**Task statement:** When a line of the records contains "séance", copy it.

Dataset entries
__________
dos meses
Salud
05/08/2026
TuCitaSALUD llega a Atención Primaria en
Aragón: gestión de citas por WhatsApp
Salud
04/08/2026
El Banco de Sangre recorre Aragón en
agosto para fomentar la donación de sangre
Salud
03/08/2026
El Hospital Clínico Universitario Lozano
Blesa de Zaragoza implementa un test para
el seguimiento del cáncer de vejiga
__________
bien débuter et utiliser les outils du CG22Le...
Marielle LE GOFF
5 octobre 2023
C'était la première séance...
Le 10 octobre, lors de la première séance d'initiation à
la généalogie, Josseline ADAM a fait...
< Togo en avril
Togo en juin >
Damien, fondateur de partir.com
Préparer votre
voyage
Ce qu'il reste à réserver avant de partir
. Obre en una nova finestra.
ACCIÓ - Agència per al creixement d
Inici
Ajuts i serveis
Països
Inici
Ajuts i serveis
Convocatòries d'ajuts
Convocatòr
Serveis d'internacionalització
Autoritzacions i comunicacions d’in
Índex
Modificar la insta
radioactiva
__________
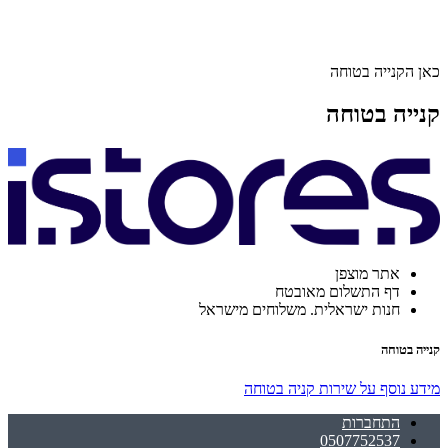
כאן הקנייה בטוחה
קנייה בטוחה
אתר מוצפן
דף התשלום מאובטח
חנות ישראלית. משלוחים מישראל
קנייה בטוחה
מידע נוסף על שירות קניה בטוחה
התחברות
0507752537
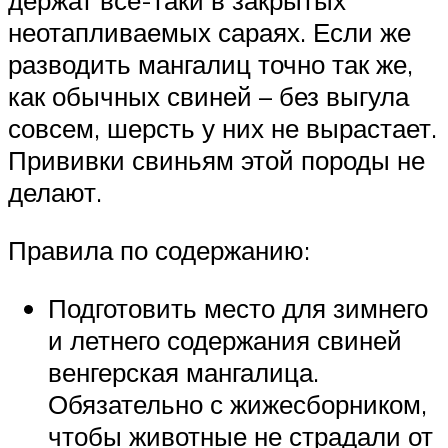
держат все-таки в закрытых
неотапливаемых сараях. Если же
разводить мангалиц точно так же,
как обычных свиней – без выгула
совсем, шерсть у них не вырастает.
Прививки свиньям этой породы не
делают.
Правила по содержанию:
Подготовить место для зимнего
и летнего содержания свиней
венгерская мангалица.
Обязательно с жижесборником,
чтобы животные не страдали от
__________
**Answer area:**
C'était la première séance...
Le 10 octobre, lors de la première séance d'initiation à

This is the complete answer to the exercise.